Another thing I am noticing is that your SERVER_URL is different than the url you are using to access the site, so it could be that supabase doesnt like that. But that's a reach as we can see the issue is actually related to SSL and the cookie.

@itrass I think you should try installing an SSL on your server to fix the issue.

[itrass]

My bad I hadn't tried with https yet. Everything works perfectly with a secure domain.

It seems that the production mode does not work locally so.

[rphlmr]

@DonKoko Yes, but did you try to hit https://xxx?

@itrass To enable https on local (dev or prod mod), add this in your vite.config.ts:

server: {
    port: 3000,
    https: {
      key: "./server/dev/key.pem",
      cert: "./server/dev/cert.pem",
    }
}

(https://github.com/rphlmr/remix-hono-vite/blob/8c5938deca9adfe22de87cb87fc6983d3ffe6e4f/vite.config.ts)

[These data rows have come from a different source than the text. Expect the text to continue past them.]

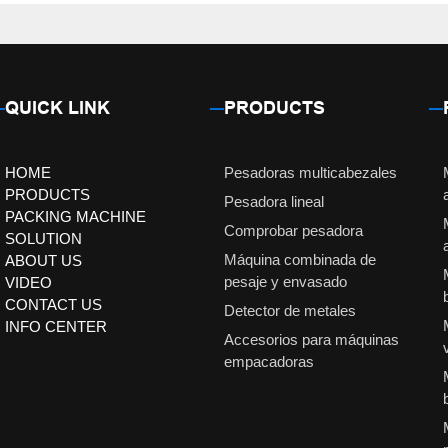
QUICK LINK
PRODUCTS
HOME
Pesadoras multicabezales
PRODUCTS
Pesadora lineal
PACKING MACHINE
Comprobar pesadora
SOLUTION
Máquina combinada de
ABOUT US
pesaje y envasado
VIDEO
CONTACT US
Detector de metales
INFO CENTER
Accesorios para máquinas
empacadoras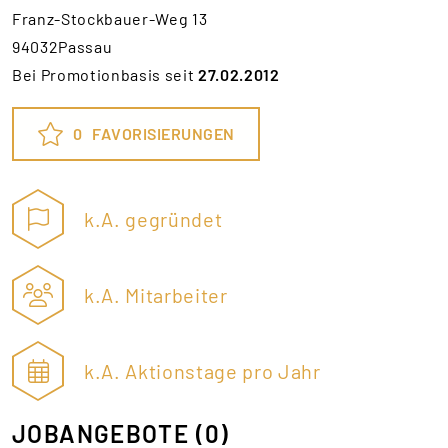
Franz-Stockbauer-Weg 13
94032Passau
Bei Promotionbasis seit
27.02.2012
0
FAVORISIERUNGEN
k.A. gegründet
k.A. Mitarbeiter
k.A. Aktionstage pro Jahr
JOBANGEBOTE
(0)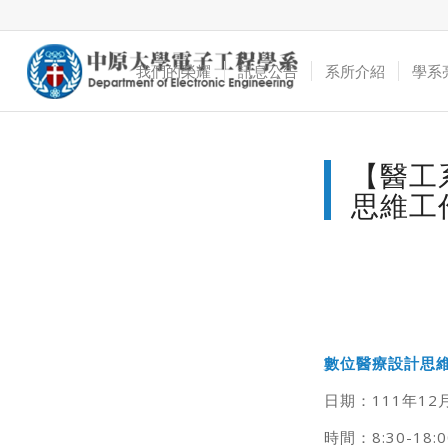
我們的榮耀
訊息公告
系所介紹
學系
【醫工
思維工
數位醫療設計思
日期：111年12
時間：8:30-1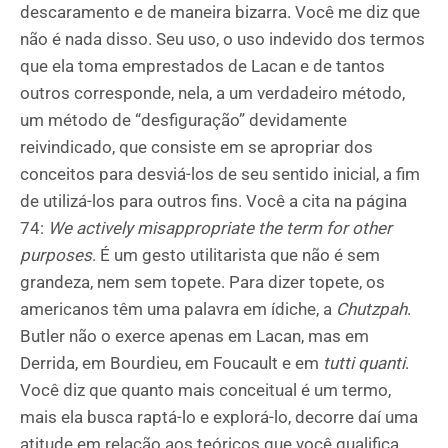
descaramento e de maneira bizarra. Você me diz que
não é nada disso. Seu uso, o uso indevido dos termos
que ela toma emprestados de Lacan e de tantos
outros corresponde, nela, a um verdadeiro método,
um método de “desfiguração” devidamente
reivindicado, que consiste em se apropriar dos
conceitos para desviá-los de seu sentido inicial, a fim
de utilizá-los para outros fins. Você a cita na página
74:
We actively misappropriate the term for other
purposes
. É um gesto utilitarista que não é sem
grandeza, nem sem topete. Para dizer topete, os
americanos têm uma palavra em ídiche, a
Chutzpah
.
Butler não o exerce apenas em Lacan, mas em
Derrida, em Bourdieu, em Foucault e em
tutti quanti
.
Você diz que quanto mais conceitual é um termo,
mais ela busca raptá-lo e explorá-lo, decorre daí uma
atitude em relação aos teóricos que você qualifica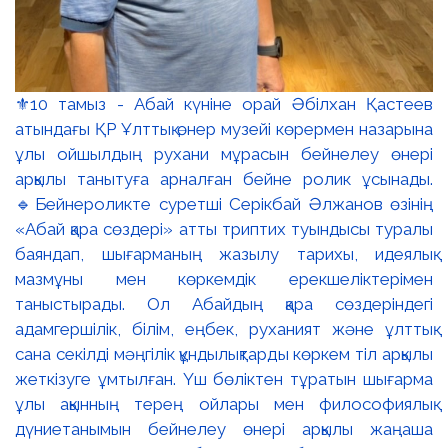
⚜️10 тамыз - Абай күніне орай Әбілхан Қастеев
атындағы ҚР Ұлттық өнер музейі көрермен назарына
ұлы ойшылдың рухани мұрасын бейнелеу өнері
арқылы танытуға арналған бейне ролик ұсынады.
🔹Бейнероликте суретші Серікбай Әлжанов өзінің
«Абай қара сөздері» атты триптих туындысы туралы
баяндап, шығарманың жазылу тарихы, идеялық
мазмұны мен көркемдік ерекшеліктерімен
таныстырады. Ол Абайдың қара сөздеріндегі
адамгершілік, білім, еңбек, руханият және ұлттық
сана секілді мәңгілік құндылықтарды көркем тіл арқылы
жеткізуге ұмтылған. Үш бөліктен тұратын шығарма
ұлы ақынның терең ойлары мен философиялық
дүниетанымын бейнелеу өнері арқылы жаңаша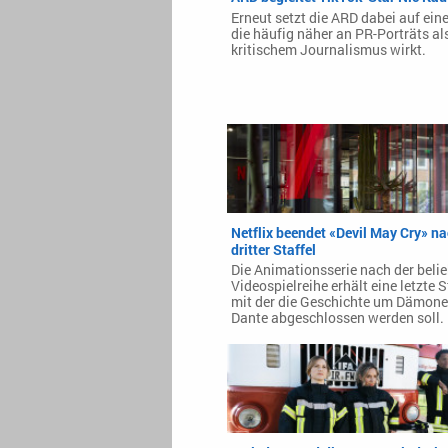
Erneut setzt die ARD dabei auf eine
die häufig näher an PR-Porträts al
kritischem Journalismus wirkt.
Netflix beendet «Devil May Cry» n
dritter Staffel
Die Animationsserie nach der beli
Videospielreihe erhält eine letzte S
mit der die Geschichte um Dämone
Dante abgeschlossen werden soll.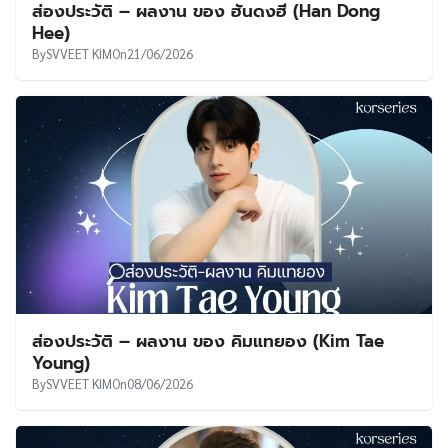
ส่องประวัติ – ผลงาน ของ ฮันดงฮี (Han Dong
Hee)
By
SVVEET KIM
On
21/06/2026
ส่องประวัติ – ผลงาน ของ คิมแทยอง (Kim Tae
Young)
By
SVVEET KIM
On
08/06/2026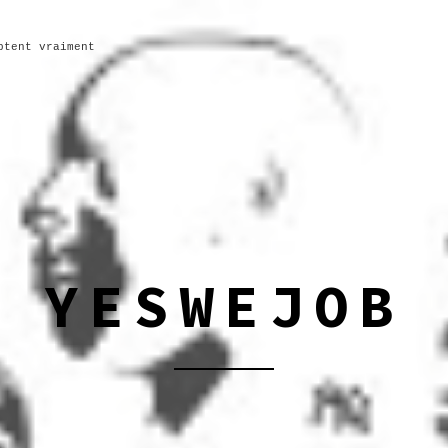
ptent vraiment
YESWEJOB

To generate key.pem and cert.pem, follow the Remix doc until the server code example.

Overall: 👉 Install mkcert 👉 Create a local Certificate Authority:

mkcert -install

Depending on your shell, export this env:

export NODE_EXTRA_CA_CERTS="$(mkcert -CAROOT)/rootCA.pem"

👉 Create a TLS key and certificate:

mkcert -key-file key.pem -cert-file cert.pem localhost

Move these files in /server/dev or where you want (but update the vite config to point to this location).

These devs certs can be committed, there is no real secret here.

[DonKoko]

Thanks @rphlmr . I also recommend mkcert, works amazing. @itrass thanks for confirming.